Poi eccolo di nuovo con la chitarra in mano: arriva la già citata Sei bella davvero e Mi parli di te, dedicata al padre e che, come spiega poco dopo, contiene cose mai dette (“Ma quando l’ho cantata in casa per la prima volta c’erano molti fazzoletti in giro”). L’affermazione forte “Il cantautore è un vigliacco in fondo” contiene parti di dolcezza e di timidezza.

A questo proposito si torna a parlare di senso di solitudine quando si parla del palco dell’Ariston, che gli ha riportato alcune emozioni di bambino. “Sanremo non è stato facile: importantissimo dal punto di vista professionale. Ma più vado avanti e meno sono interessato al discorso televisione. Se hai Boombadash oppure Raf e Tozzi prima di te poi come fai a uscire e convincere?”.

Racconta la storia di Dov’è l’Italia, nata a Lampedusa dal racconto del capitano di un caicco: una notte sentì voci che sembravano una radio e invece urlavano, appunto, “Dov’è l’Italia”, ed erano dei poveracci disperati alla ricerca di un approdo.

C’è spazio anche per qualche accenno di polemica sulle discoteche, come del resto da recentissimo intervento sui giornali, e per esprimere un certo sdegno e scoramento nei confronti di una altrettanto recente proclamata e ben nota prostatite.
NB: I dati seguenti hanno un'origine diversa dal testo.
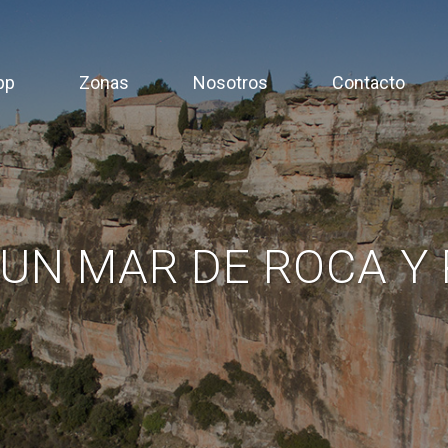
pp
Zonas
Nosotros
Contacto
 UN MAR DE ROCA Y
Altro obiettivo polemico della serata è un ben noto tormentone estivo che parla di karaoke, Guantanamera, reggae e spiaggia.

Il Motta musone e malinconico di qualche canzone (non di tutte) non si è presentato all’appello stasera, al suo posto c’è un ragazzone con l’aria un po’ sorpresa e molto divertita che ormai è un eccellente performer anche quando non canta. Del resto, spiega: “Quando non faccio le canzoni rido un botto” e fa ridere anche gli altri, evidentemente. Il finale è piuttosto sul dolce-amaro, parlando di come si esce dalla pandemia e situazioni simili: “Gli stronzi stanno diventando più stronzi e gli stupidi più stupidi. Ma c’è una piccola percentuale di gente che va difesa. Ci dobbiamo essere, non ci sono alternative“.

Poi è ancora tempo di musica: La nostra ultima canzone, Dov’è l’Italia (“questa non la so suonare”, dice, mentendo) e la chiusa “Non esistono canzoni tristi, esistono canzoni tristissime”, e poi attacca Non a Nottingham, un classico dei suoi concerti. C’è una luna perfetta sul Monferrato stasera.